Readers anticipating a detailed account of Kate and Anna’s four-decade career arc will have to wait; the narrative ends circa 1975, soon after their debut album was released (and flopped). The focus is on their formative years. Their parents, Gaby and Frank, a remarkably liberal pair who believed children should be free to carve their own paths, met and married in Montreal, where all three girls were born, before relocating to the Laurentian village of Saint-Sauveur soon after.
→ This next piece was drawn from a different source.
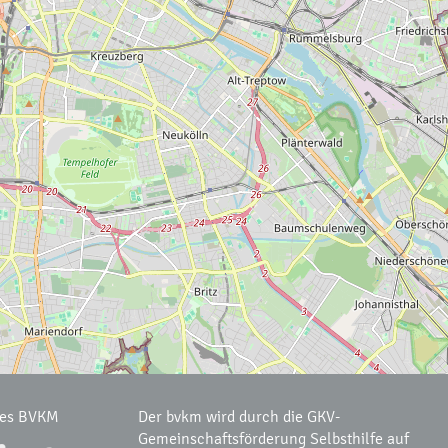
des BVKM
Der bvkm wird durch die GKV-
Gemeinschaftsförderung Selbsthilfe auf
The siblings, as close in spirit as in age, grew to resemble their freewheeling dad: stubborn, quirky, fearless, endlessly curious and wickedly funny. “He tried his hand at many things,” says Anna, “did well at some of them, and probably had more success at enjoying life than anything else.” The sisters finished school, worked at clerical jobs and eventually married (Kate’s storm-clouded union with rising folk star Loudon Wainwright III lasted less than five years). They didn’t commit to music full-time until they landed a recording contract with Warner Brothers in 1974.

Their lives weren’t markedly different from those of millions of other Baby Boomers, dotted with the same cultural touchstones (Elvis, JFK, Dylan). But Jane and Anna’s recapturing of youthful memories overflows with wit and warmth. As Anna concludes, “It didn’t matter what you did, or how reprehensively you behaved, as long as you got a good song out of it.”